By the end of this November, I will be working at Doordash for four years. This is a major milestone and is a good time to take a break and summarize the learnings along the course. So I decided to write this blog series. I will focus on discussing the bad and good practices to build a scalable service and to break down a monolithic service into microservices. I hope you are able to apply them to your own work.
The biggest issues Doordash faced in the past few years are reliability and scalability challenges. They are connected: since we can’t scale the server as the business grows, we crash very often. In the worst outage, Doordash lost millions of dollars since it had to pay for the prepared food to the merchant and send extra apology credit to the customer besides the refund.
While we know migrating to microservice architecture would solve the problem, we don’t know how to get there. Very few of us had similar experience, in the meantime, the current monolithic service still needs lot’s of hand holding and we had to faced many organizational and culture challenges.
To understand the issue better, let’s take a look at Doordash’s product model. Doordash had always been a three side business before it stepped into grocery delivery recently. In a regular order cycle, the following events happen:
- The customer browses the store, creates their order cart, and submit the order.
- The order is sent to the merchant so that the merchant can prepare food.
- In the meantime, a dispatch request is created, and the dispatch system matches the order with the dasher.
- The dasher go to the merchant, pick up the food, then delivers it to the customer, and mark this delivery as done.

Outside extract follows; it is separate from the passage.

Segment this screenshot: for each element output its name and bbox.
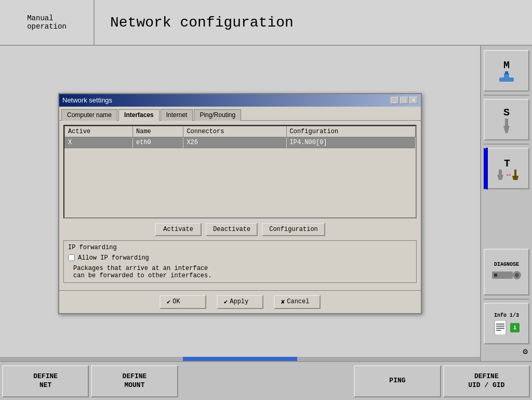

My team was responsible for extracting the merchant side data platform from the monolithic service. The merchant side data platform was responsible for servicing all merchant side data, including all the consumer side applications, the merchant side onboarding and management applications, as well as streaming the data to the search service for indexing. We spent about 2 years extracting the service out of the monolithic services and built a brand new microservices, with all the learnings from the monolithic world.
In the following chapters, I am not going to dive into the project directly, instead, I will spend most of the time explaining the challenges in technical, culture and organization. The following are my plan:
- Chapter 1: decoupling client and backend through BFF.

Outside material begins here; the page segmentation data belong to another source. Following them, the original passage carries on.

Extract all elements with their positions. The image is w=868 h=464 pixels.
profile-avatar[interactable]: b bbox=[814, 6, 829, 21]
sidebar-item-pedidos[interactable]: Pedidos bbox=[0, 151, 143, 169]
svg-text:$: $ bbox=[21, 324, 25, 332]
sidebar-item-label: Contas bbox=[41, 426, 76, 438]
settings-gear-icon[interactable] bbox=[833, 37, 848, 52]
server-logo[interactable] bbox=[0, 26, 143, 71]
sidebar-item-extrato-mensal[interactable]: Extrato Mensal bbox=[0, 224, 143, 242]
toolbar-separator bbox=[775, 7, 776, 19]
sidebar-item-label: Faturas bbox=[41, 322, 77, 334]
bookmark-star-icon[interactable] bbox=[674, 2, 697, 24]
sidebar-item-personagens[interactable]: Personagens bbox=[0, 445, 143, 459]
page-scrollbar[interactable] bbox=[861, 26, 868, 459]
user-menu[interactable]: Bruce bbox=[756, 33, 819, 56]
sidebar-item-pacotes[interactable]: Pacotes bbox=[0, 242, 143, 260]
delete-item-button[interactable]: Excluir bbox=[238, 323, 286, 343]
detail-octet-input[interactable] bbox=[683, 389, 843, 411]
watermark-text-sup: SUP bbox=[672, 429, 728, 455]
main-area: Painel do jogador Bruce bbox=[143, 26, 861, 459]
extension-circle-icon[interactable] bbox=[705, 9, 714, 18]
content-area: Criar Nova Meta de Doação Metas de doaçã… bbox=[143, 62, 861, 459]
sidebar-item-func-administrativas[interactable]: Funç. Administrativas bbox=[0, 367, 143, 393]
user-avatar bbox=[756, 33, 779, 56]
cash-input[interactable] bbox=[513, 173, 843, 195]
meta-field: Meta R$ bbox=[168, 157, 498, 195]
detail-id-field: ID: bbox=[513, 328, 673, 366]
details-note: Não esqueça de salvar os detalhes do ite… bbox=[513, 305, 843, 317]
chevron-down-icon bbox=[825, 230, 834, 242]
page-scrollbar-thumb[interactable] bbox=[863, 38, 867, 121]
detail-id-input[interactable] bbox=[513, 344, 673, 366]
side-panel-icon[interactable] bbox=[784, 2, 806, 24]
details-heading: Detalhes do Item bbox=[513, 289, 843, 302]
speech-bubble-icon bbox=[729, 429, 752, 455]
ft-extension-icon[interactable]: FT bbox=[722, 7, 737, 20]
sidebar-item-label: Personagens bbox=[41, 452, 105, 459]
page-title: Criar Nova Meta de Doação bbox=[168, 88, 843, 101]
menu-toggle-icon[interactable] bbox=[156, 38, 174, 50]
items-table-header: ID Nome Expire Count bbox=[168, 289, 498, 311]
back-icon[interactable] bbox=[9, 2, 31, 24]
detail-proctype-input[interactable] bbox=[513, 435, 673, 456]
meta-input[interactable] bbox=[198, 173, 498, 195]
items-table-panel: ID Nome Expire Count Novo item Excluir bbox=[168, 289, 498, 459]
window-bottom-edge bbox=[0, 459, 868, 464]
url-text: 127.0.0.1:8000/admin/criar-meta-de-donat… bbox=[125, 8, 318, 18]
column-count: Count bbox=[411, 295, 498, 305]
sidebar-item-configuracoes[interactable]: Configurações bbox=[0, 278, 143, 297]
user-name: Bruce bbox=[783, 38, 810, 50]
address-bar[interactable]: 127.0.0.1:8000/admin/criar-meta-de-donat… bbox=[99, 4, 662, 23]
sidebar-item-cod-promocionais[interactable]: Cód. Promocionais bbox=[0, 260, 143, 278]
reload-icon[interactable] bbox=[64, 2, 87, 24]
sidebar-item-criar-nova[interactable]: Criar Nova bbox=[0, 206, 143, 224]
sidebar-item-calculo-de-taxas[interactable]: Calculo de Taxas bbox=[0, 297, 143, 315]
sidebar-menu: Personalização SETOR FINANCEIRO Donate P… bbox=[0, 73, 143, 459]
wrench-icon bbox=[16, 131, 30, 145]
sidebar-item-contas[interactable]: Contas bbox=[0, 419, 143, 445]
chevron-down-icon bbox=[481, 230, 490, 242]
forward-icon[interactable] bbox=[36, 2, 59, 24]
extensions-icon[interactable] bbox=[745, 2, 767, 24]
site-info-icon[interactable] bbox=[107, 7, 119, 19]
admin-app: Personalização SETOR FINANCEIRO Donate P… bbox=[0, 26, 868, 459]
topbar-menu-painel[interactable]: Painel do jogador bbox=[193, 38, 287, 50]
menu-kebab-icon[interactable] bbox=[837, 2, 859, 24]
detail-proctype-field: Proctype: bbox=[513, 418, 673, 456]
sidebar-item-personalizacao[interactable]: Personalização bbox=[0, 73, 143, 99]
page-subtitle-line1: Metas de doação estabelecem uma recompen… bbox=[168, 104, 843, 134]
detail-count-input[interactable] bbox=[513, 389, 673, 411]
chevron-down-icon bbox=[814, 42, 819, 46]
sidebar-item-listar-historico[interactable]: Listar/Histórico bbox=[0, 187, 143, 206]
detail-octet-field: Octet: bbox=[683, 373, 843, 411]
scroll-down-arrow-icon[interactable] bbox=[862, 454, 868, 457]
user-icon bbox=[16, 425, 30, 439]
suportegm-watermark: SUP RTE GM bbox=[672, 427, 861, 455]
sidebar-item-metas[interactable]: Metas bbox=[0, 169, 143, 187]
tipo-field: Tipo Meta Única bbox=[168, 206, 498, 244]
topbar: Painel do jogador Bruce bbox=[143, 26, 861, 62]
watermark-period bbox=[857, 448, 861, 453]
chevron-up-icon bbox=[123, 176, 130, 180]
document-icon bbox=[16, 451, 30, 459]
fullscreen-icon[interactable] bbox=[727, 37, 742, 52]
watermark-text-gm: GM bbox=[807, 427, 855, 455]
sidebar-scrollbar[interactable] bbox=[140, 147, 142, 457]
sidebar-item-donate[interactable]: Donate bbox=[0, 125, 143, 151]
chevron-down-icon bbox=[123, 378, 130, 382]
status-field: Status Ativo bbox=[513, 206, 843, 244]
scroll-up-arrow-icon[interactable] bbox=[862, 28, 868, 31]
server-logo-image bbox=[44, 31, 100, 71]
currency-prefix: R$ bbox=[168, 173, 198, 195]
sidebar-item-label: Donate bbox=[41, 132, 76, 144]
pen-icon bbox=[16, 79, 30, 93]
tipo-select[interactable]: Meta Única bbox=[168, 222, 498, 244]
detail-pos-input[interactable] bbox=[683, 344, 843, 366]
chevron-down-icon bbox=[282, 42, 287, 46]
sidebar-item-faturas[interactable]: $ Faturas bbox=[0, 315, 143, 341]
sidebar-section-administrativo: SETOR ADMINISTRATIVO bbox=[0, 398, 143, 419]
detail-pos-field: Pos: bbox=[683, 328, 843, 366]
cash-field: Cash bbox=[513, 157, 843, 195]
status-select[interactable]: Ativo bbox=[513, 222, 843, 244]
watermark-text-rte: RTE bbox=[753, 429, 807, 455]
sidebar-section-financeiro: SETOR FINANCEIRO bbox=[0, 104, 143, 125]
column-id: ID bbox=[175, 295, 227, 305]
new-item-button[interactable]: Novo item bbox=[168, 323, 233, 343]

- Chapter 2: why ORM can be the scaling bottleneck?
- Chapter 3: fight the short term fires: how to scale the SQL database.
- Chapter 4: good and bad cache practices.
- Chapter 5: Build your own CDC when a native one is not available.
- Chapter 6: two ways to split a microservice, I wish I could freeze the time.
- Chapter 7: understand your client’s behavior and design the right API for them.
- Chapter 8: organizational barriers during service extraction.
- Chapter 9: the customer is impatient, incrementally delivering your project.
- Chapter 10: application level partitioning to scale the SQL database.
- Chapter 11: what I might have done differently.